What you have to do:
Without any pictures, retype exactly the lines that begin at the one holding "Where is <item>colon</item>?" and end at the last line of the data below.

== Dataset records

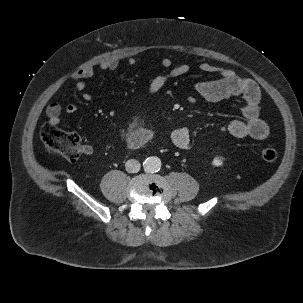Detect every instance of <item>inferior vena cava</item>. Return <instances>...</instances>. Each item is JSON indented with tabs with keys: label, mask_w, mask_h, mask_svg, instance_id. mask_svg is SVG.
Wrapping results in <instances>:
<instances>
[{
	"label": "inferior vena cava",
	"mask_w": 303,
	"mask_h": 303,
	"mask_svg": "<svg viewBox=\"0 0 303 303\" xmlns=\"http://www.w3.org/2000/svg\"><path fill=\"white\" fill-rule=\"evenodd\" d=\"M125 168L129 173H137L140 170V163L135 159H129L125 163Z\"/></svg>",
	"instance_id": "602c4592"
}]
</instances>
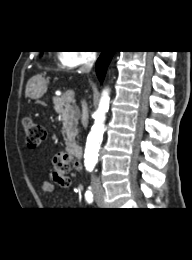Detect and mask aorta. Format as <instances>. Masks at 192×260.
<instances>
[{
	"mask_svg": "<svg viewBox=\"0 0 192 260\" xmlns=\"http://www.w3.org/2000/svg\"><path fill=\"white\" fill-rule=\"evenodd\" d=\"M109 102V89H105L102 92L98 108L95 112L94 124L87 137L84 154V165L88 171H92L98 162L99 149L104 134V123L106 119V113L109 109Z\"/></svg>",
	"mask_w": 192,
	"mask_h": 260,
	"instance_id": "aorta-1",
	"label": "aorta"
}]
</instances>
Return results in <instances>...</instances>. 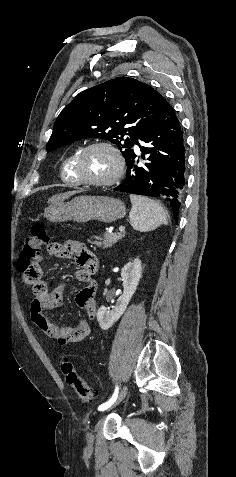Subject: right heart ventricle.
I'll list each match as a JSON object with an SVG mask.
<instances>
[{
    "instance_id": "e07e8e85",
    "label": "right heart ventricle",
    "mask_w": 236,
    "mask_h": 477,
    "mask_svg": "<svg viewBox=\"0 0 236 477\" xmlns=\"http://www.w3.org/2000/svg\"><path fill=\"white\" fill-rule=\"evenodd\" d=\"M79 152H80V148H76L73 151H71L67 155V157L63 160L61 168H60V177L62 181L69 185L80 184L75 176L74 169H73L75 159Z\"/></svg>"
}]
</instances>
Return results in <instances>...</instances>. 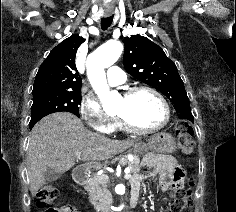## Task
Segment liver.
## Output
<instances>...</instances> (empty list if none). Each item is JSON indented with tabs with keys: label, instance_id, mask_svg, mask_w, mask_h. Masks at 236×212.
Masks as SVG:
<instances>
[{
	"label": "liver",
	"instance_id": "1",
	"mask_svg": "<svg viewBox=\"0 0 236 212\" xmlns=\"http://www.w3.org/2000/svg\"><path fill=\"white\" fill-rule=\"evenodd\" d=\"M141 142L111 140L86 129L82 121L68 112H57L41 119L32 129L27 151V170L32 196L45 184L43 172L51 168L64 173L82 161H103ZM75 152H80L77 157ZM101 164H97L100 167Z\"/></svg>",
	"mask_w": 236,
	"mask_h": 212
}]
</instances>
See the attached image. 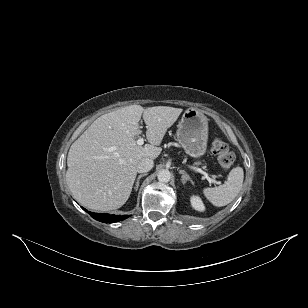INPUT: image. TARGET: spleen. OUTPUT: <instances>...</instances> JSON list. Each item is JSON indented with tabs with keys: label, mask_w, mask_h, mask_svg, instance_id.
Segmentation results:
<instances>
[{
	"label": "spleen",
	"mask_w": 308,
	"mask_h": 308,
	"mask_svg": "<svg viewBox=\"0 0 308 308\" xmlns=\"http://www.w3.org/2000/svg\"><path fill=\"white\" fill-rule=\"evenodd\" d=\"M244 172L241 167L233 168L223 185L214 188H204L205 197L217 207L226 206L232 202L242 189Z\"/></svg>",
	"instance_id": "1"
}]
</instances>
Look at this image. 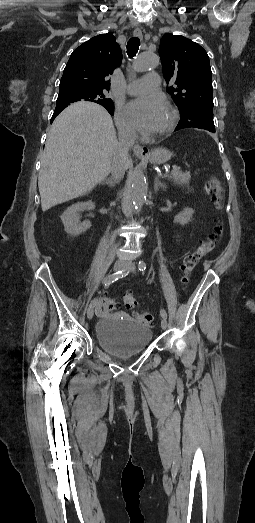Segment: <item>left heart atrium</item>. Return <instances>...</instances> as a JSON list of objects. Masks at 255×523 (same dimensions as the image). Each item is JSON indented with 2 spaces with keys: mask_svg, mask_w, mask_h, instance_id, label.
<instances>
[{
  "mask_svg": "<svg viewBox=\"0 0 255 523\" xmlns=\"http://www.w3.org/2000/svg\"><path fill=\"white\" fill-rule=\"evenodd\" d=\"M163 106L158 97H142L131 101L126 107V114L132 125L141 132L151 130L157 112Z\"/></svg>",
  "mask_w": 255,
  "mask_h": 523,
  "instance_id": "obj_1",
  "label": "left heart atrium"
}]
</instances>
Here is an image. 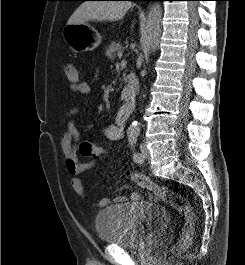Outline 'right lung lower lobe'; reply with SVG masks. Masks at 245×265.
I'll list each match as a JSON object with an SVG mask.
<instances>
[{"label":"right lung lower lobe","instance_id":"obj_1","mask_svg":"<svg viewBox=\"0 0 245 265\" xmlns=\"http://www.w3.org/2000/svg\"><path fill=\"white\" fill-rule=\"evenodd\" d=\"M85 1V0H83ZM128 1H156V0H128Z\"/></svg>","mask_w":245,"mask_h":265}]
</instances>
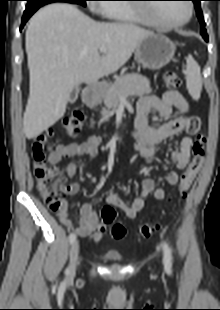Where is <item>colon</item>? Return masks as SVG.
I'll list each match as a JSON object with an SVG mask.
<instances>
[{
  "mask_svg": "<svg viewBox=\"0 0 220 310\" xmlns=\"http://www.w3.org/2000/svg\"><path fill=\"white\" fill-rule=\"evenodd\" d=\"M164 81L167 86L173 88L181 85L180 78L172 70L165 71ZM83 123V113L73 111L63 119L61 128L67 135L75 136L80 132ZM52 135V131L37 135L34 138L31 150L37 189L41 193L46 206L52 211H58L64 204L68 186L62 179L60 169L49 164L46 160L45 147ZM205 146L206 136L203 133H198L191 148L192 158L182 173L178 184V191L181 195L191 187L203 165ZM101 218L103 224H112L116 219V211L113 207L106 205L101 210ZM159 227L158 222L142 224L139 228V235L141 238L149 239ZM111 234L114 239H123L126 230L121 224L117 223L113 225Z\"/></svg>",
  "mask_w": 220,
  "mask_h": 310,
  "instance_id": "1",
  "label": "colon"
}]
</instances>
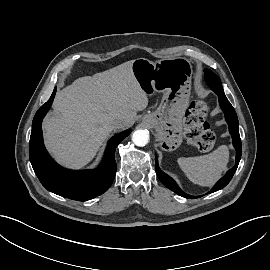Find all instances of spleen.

====

Finished exercise:
Where is <item>colon</item>? Return masks as SVG.
I'll list each match as a JSON object with an SVG mask.
<instances>
[{
  "mask_svg": "<svg viewBox=\"0 0 220 310\" xmlns=\"http://www.w3.org/2000/svg\"><path fill=\"white\" fill-rule=\"evenodd\" d=\"M164 81L167 86L173 88L181 85L180 78L172 70L165 71ZM83 123V113L73 111L63 119L61 128L67 135L75 136L80 132ZM52 135V131L37 135L34 138L31 150L37 189L41 193L46 206L52 211H58L64 204L68 186L62 179L60 169L49 164L46 160L45 147ZM205 146L206 136L203 133H198L191 148L192 158L182 173L178 184V191L181 195L191 187L203 165ZM101 218L103 224H112L116 219V211L113 207L106 205L101 210ZM159 227L158 222L142 224L139 228V235L141 238L149 239ZM111 234L114 239H123L126 230L121 224L117 223L113 225Z\"/></svg>",
  "mask_w": 220,
  "mask_h": 310,
  "instance_id": "1",
  "label": "colon"
}]
</instances>
Find all instances of spleen.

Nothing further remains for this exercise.